The system light screen lit up.
[Technology Tree Perception: Host Completes "Embedded Cyclic Stable Spectrum Perception" Technical Solution]
This solution integrates the capabilities of blade "spectrum sensing and management" and "embedded intelligent channel processing (fusion level)".
[Trigger passive effect: Skill boost ×1.2]
[Development efficiency of the spectrum sensing front-end module is expected to improve by 20%]
It wasn't a new blade, nor a new task; it was merely the triggering of a passive effect. But Zuo Cheng knew what this 20% efficiency improvement meant—the spectrum sensing front-end had gone from being the most lagging module to potentially being the first to complete.
He called Yu Ying that evening.
"Kongkong, your cyclic stability scheme was a huge help. The embedded optimization scheme for the core algorithm has been developed, and simulation verification has passed, achieving an accuracy of 91%."
There was a two-second silence on the other end of the phone.
"Ninety-one percent?" Yu Ying's voice held a hint of uncertainty. "My MATLAB simulation, even under ideal conditions, only achieves ninety-three percent. You got ninety-one percent using fixed-point arithmetic on an embedded platform?"
"The loss of accuracy in fixed-point refining is controlled to 0.5 dB, which has a negligible impact. The main way to reduce computational load is through candidate cycle frequency pre-screening and DMA pipeline."
Yu Ying remained silent for a few more seconds.
"Brother, you know what? My advisor spent five years researching cyclic stationary detection, but they couldn't solve the real-time problem. You engineered it in just two days."
"It wasn't just two days," Zuo Cheng said. "It's all the experience I've accumulated on embedded platforms over the past year, plus the algorithmic foundation you gave me. Without either one, it wouldn't have been possible."
"That's impressive too." There was something in Yu Ying's tone that Zuo Cheng rarely heard—not admiration, but genuine recognition between peers. "By the way, if my advisor knew about this result, he'd probably like to collaborate with you on a paper. Are you interested?"
"Yes. But we'll have to wait until the project's confidentiality period expires."

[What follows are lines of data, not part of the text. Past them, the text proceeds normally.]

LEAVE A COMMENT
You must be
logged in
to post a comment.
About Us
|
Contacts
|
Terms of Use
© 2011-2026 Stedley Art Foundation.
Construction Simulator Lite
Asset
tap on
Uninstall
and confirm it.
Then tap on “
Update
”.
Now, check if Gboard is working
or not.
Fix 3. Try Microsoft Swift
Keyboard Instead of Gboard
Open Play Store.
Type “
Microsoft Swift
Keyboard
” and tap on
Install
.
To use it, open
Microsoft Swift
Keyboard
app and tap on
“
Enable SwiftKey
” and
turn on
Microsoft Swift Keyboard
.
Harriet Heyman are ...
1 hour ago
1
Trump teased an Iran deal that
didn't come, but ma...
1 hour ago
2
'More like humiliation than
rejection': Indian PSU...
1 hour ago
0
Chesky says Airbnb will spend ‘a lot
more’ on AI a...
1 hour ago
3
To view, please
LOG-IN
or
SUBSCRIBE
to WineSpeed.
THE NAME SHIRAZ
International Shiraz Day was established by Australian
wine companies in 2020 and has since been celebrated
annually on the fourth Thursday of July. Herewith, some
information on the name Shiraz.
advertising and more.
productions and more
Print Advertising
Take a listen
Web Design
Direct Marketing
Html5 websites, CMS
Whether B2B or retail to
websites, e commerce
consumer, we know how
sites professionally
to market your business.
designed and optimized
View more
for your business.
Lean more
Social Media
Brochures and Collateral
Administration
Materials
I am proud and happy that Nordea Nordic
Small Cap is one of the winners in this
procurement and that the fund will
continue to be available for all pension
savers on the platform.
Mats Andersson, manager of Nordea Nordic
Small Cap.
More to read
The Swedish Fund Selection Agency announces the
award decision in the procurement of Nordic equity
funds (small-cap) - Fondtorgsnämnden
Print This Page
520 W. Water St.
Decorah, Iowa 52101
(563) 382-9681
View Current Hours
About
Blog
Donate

"Okay, I'll mention it to him first."
After hanging up the phone, Zuo Cheng leaned back in his chair and stared at the ceiling for a while.
He suddenly recalled Lu Mingyuan's retelling of Zhou Henian's words—"This young man's vision extends beyond the ground terminal."
Now he vaguely understood the meaning of those words.
Spectrum sensing is not just a module of a ground terminal. It is a capability—the ability to enable communication systems to "see" the electromagnetic environment. This capability can be used on ground terminals, drones, vehicle-to-everything (V2X) systems, and in any scenario that requires real-time spectrum sensing.
What Zhou Henian saw was not a module, but a possibility.
Zuo Cheng closed his eyes. The technology tree grew quietly deep within his consciousness, its thirteen leaves swaying gently in the dim light.
It's still early. But the direction is already clear.